_WHAT THE TASK REQUIRES_. Extract every line from the records below that contains the word "ХКТФК".

[Data records]
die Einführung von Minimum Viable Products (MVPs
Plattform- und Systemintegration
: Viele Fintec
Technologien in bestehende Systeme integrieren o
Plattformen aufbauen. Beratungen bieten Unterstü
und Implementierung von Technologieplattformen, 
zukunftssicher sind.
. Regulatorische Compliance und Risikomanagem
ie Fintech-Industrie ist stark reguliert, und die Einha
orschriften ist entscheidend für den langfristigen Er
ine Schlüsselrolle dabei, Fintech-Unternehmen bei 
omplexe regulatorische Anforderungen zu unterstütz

---

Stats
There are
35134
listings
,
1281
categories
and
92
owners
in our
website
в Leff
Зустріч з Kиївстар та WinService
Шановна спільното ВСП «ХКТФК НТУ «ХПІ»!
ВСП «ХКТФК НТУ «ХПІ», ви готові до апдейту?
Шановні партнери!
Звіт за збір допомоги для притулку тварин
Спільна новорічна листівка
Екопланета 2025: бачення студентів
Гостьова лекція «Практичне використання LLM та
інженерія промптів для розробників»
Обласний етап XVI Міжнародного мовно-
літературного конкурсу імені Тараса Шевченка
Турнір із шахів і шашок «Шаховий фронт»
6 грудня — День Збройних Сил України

_SOLUTION TO THE EXERCISE_.
Шановна спільното ВСП «ХКТФК НТУ «ХПІ»!
ВСП «ХКТФК НТУ «ХПІ», ви готові до апдейту?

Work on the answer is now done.